On pg. 10 of _Elements of Magic - Mythic Earth_, you present an optional rule called Draining Magic which appears to show some promise.  However, when I was looking at it I noticed that an increase of 2 ranks in a magical skill negates 2 points of Strength burn, but every 2 levels of a spell increase the amount of burn by an average of 2.5.  Was this done intentionally?  I must admit that having a 20th-level, maxed-out caster take an average of 7 points of Strength burn for casting a level 23 spell (12d4 averaged to 30, minus 23 for the spellcasting ranks) has an intereseting flavour appeal, but was that your goal when making this rule, or should it scale properly as per an option such as 1d3 per 2 levels instead of 1d4?


----------



## RangerWickett (Oct 3, 2005)

It was actually inspired by similar rules in Grim Tales. The point of that optional rule is _not_ to keep the same power level. It's meant to make magic more dangerous. So a spellcaster with 23 ranks in a skill is only really safe when he casts spells of 12th level or lower (6d4, meaning that 1 in 4096 times he'll take 1 point of Strength drain).

Of course, the book was geared primarily toward being used at 10th level or below. High level spellcasters have always been very powerful, but I had more room to wiggle and make things fun at low level. So a character with 13 ranks could probably cast 8th level spells without too much risk, which is about the same way it is in the basic rules: If you cast a spell of your highest normal level, you've got a good chance of failing, but if you cast something 5 levels lower than your normal limit, you're usually safe.


----------



## genshou (Oct 3, 2005)

RangerWickett said:
			
		

> It was actually inspired by similar rules in Grim Tales. The point of that optional rule is _not_ to keep the same power level. It's meant to make magic more dangerous. So a spellcaster with 23 ranks in a skill is only really safe when he casts spells of 12th level or lower (6d4, meaning that 1 in 4096 times he'll take 1 point of Strength drain).
> 
> Of course, the book was geared primarily toward being used at 10th level or below.

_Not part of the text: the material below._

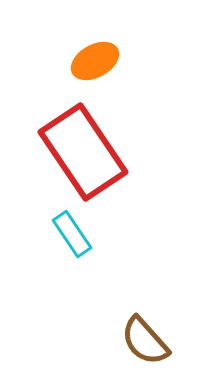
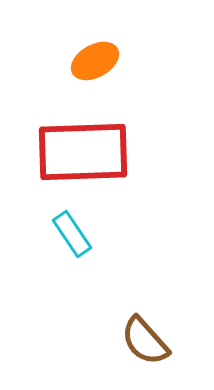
red rectangle: rotated 58 degrees counterclockwise
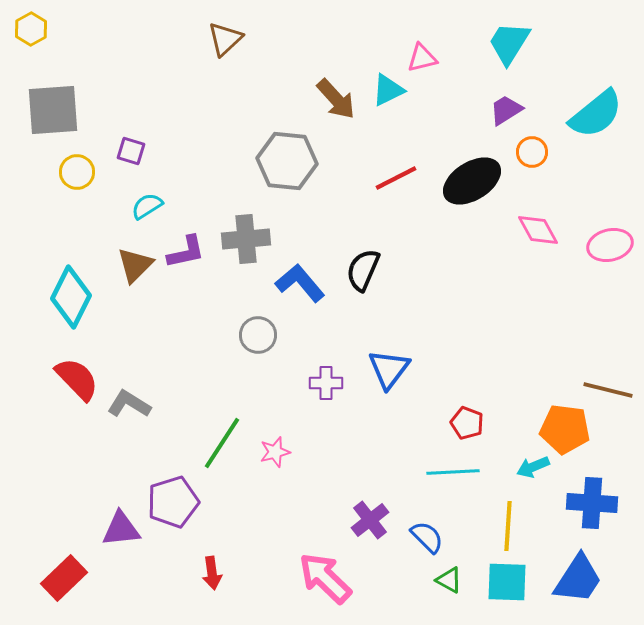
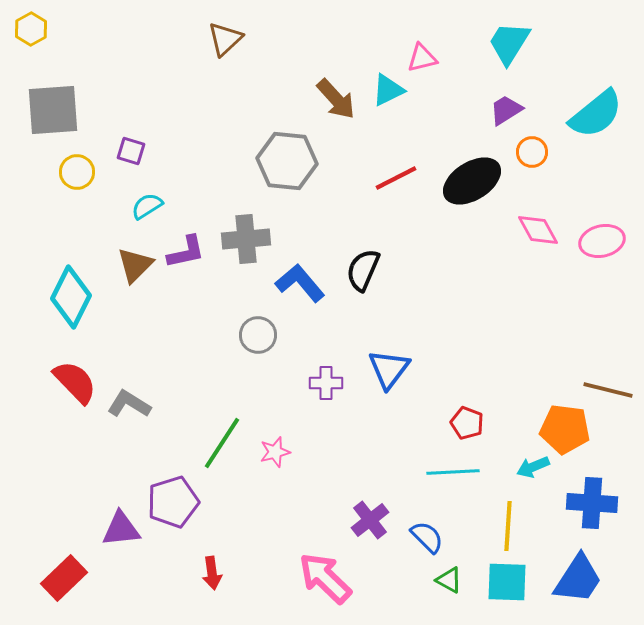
pink ellipse at (610, 245): moved 8 px left, 4 px up
red semicircle at (77, 379): moved 2 px left, 3 px down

High level spellcasters have always been very powerful, but I had more room to wiggle and make things fun at low level. So a character with 13 ranks could probably cast 8th level spells without too much risk, which is about the same way it is in the basic rules: If you cast a spell of your highest normal level, you've got a good chance of failing, but if you cast something 5 levels lower than your normal limit, you're usually safe.



The only problem I see with this is that ability burn takes days to heal, and it has a more negative impact on a character than the standard rules.  I'd prefer that ability burn heal at a faster rate, which I just may use as a house rule in my "Fantasy d20" _Mythic Earth_ game.  Just trying to figure out how it all works out mathematically and noticed that curious little fact.  Thanks for clearing that up.


----------